Data for the task:
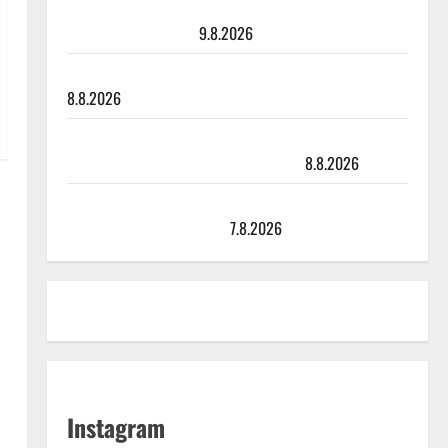
Rahkonen kävi haudalla ja kertoo iskelmälegendan
viimeisistä vuosista
9.8.2026
Tangokuningatar Raija Mäntyniemi: matka tyssäsi
8.8.2026
Matti Ruohonen viettää taas synttäreitään täydessä
hiljaisuudessa – tämä on tilanne nyt
8.8.2026
TTK-tähti Anna Hanski rakastaa tanssia – suru
tyttären syövästä painaa
7.8.2026
Instagram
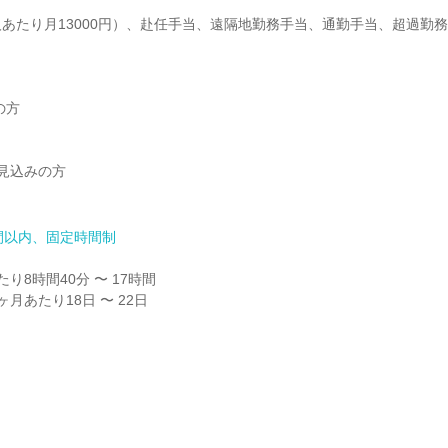
あたり月13000円）、赴任手当、遠隔地勤務手当、通勤手当、超過勤
方

見込みの方

間以内、固定時間制
り8時間40分 〜 17時間

月あたり18日 〜 22日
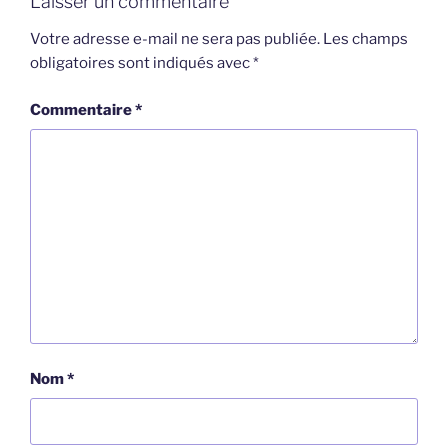
Laisser un commentaire
Votre adresse e-mail ne sera pas publiée.
Les champs
obligatoires sont indiqués avec
*
Commentaire
*
Nom
*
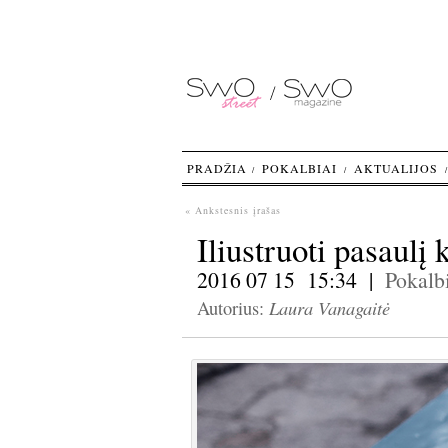
PRADŽIA
POKALBIAI
AKTUALIJOS
« Ankstesnis įrašas
Iliustruoti pasaulį
2016 07 15 15:34 |
Pokalb
Laura Vanagaitė
Autorius:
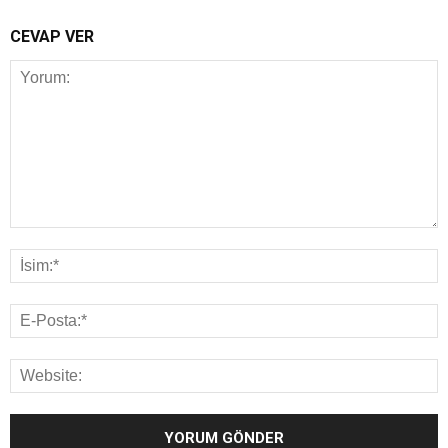
CEVAP VER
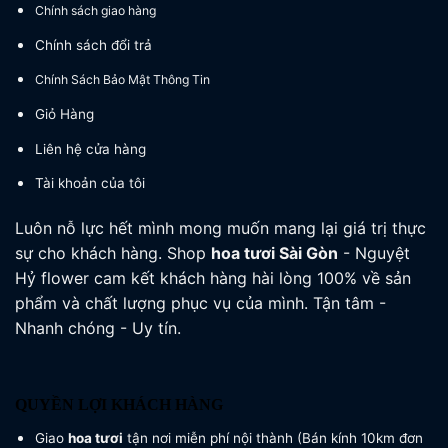
Chính sách giao hàng
Chính sách đổi trả
Chính Sách Bảo Mật Thông Tin
Giỏ Hàng
Liên hệ cửa hàng
Tài khoản của tôi
Luôn nỗ lực hết mình mong muốn mang lại giá trị thực
sự cho khách hàng. Shop
hoa tươi
Sài Gòn
- Nguyệt
Hỷ flower cam kết khách hàng hài lòng 100% về sản
phẩm và chất lượng phục vụ của mình. Tận tâm -
Nhanh chóng - Uy tín.
QUYỀN LỢI KHÁCH HÀNG
Giao
hoa tươi
tận nơi miễn phí nội thành (Bán kính 10km đơn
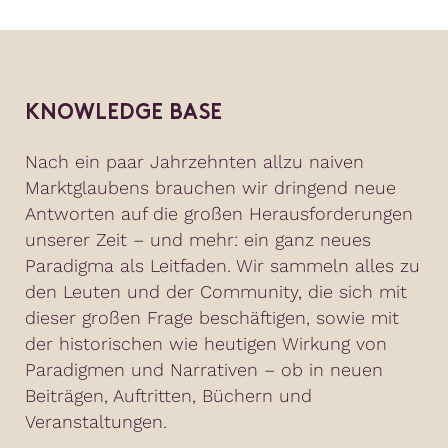
KNOWLEDGE BASE
Nach ein paar Jahrzehnten allzu naiven
Marktglaubens brauchen wir dringend neue
Antworten auf die großen Herausforderungen
unserer Zeit – und mehr: ein ganz neues
Paradigma als Leitfaden. Wir sammeln alles zu
den Leuten und der Community, die sich mit
dieser großen Frage beschäftigen, sowie mit
der historischen wie heutigen Wirkung von
Paradigmen und Narrativen – ob in neuen
Beiträgen, Auftritten, Büchern und
Veranstaltungen.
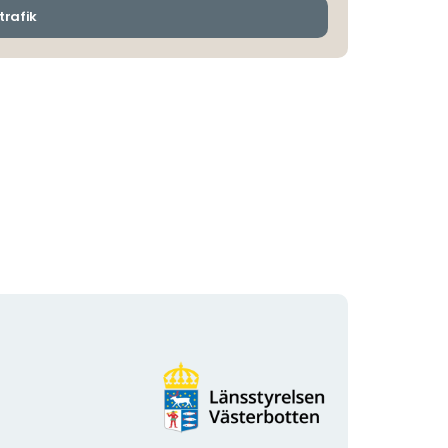
ankomsthållplatser
trafik
Organisationens
logotyp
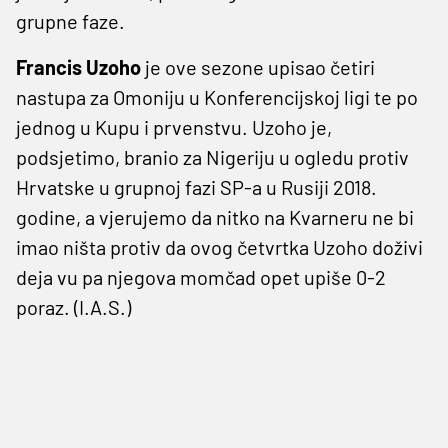
grupne faze.
Francis Uzoho
je ove sezone upisao četiri
nastupa za Omoniju u Konferencijskoj ligi te po
jednog u Kupu i prvenstvu. Uzoho je,
podsjetimo, branio za Nigeriju u ogledu protiv
Hrvatske u grupnoj fazi SP-a u Rusiji 2018.
godine, a vjerujemo da nitko na Kvarneru ne bi
imao ništa protiv da ovog četvrtka Uzoho doživi
deja vu pa njegova momčad opet upiše 0-2
poraz. (I.A.S.)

Task directions:
Where a line in the listing above contains "Chính", copy that line.

Solved exercise:
Chính sách giao hàng
Chính sách đổi trả
Chính Sách Bảo Mật Thông Tin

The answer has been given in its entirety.